Inclusion of three smoking variables improves ASCVD risk estimation

Inclusion of Smoking Data in Cardiovascular Disease Risk Estimation

Literature - Duncan MS, Greevy RA, Tindle HA et al., - JAMA Cardiol. 2022;7(2):195-203. doi:10.1001/jamacardio.2021.4990

Introduction and methods

Background

The ASCVD Risk Estimator Plus is the current criterion standard risk assessment tool. It is based on sex- and race-specific pooled cohort equations (2013 PCE) for estimation of 10-years ASCVD risk [1-3] described in the ACC/AHA Guideline on the Assessment of CV risk.
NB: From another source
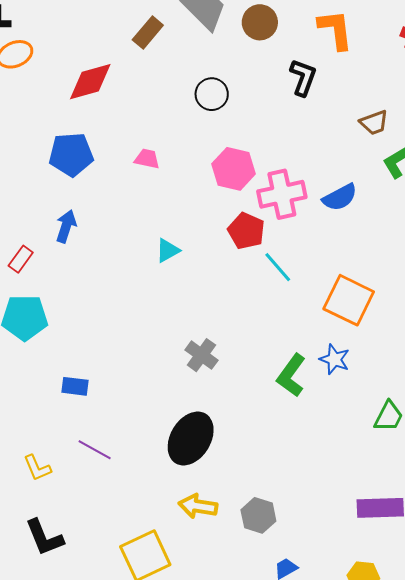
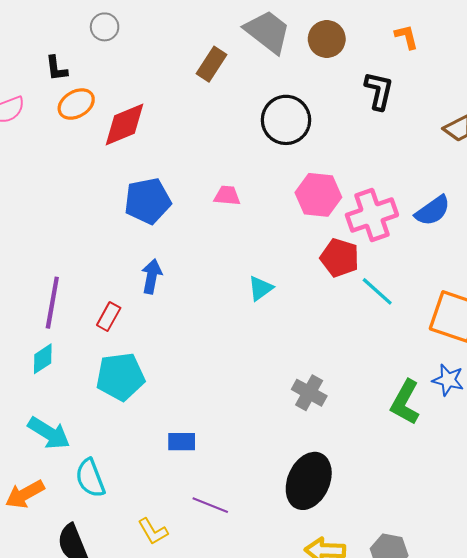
orange L-shape: (335, 30) -> (406, 37), size x0.6
red diamond: (90, 82) -> (125, 124), moved
black circle: (212, 94) -> (286, 120), size x1.4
Former smokers for the first 5 years after cessation are considered at excess ASCVD risk and pack-years smoked are not included in the 2013 PCE. However, former heavy smokers (≥20 pack-years) can have an excess ASCVD risk for up to 16 years after stopping [4]. These findings suggest that years since quitting (YSQ) and pack-years smoked may play an important role in ASCVD risk estimation.

Predictive utility of adding former smoking status, pack-years smoked and YSQ to the 2013 PCE was evaluated for ASCVD risk prediction using data of the Framingham Heart Study (FHS).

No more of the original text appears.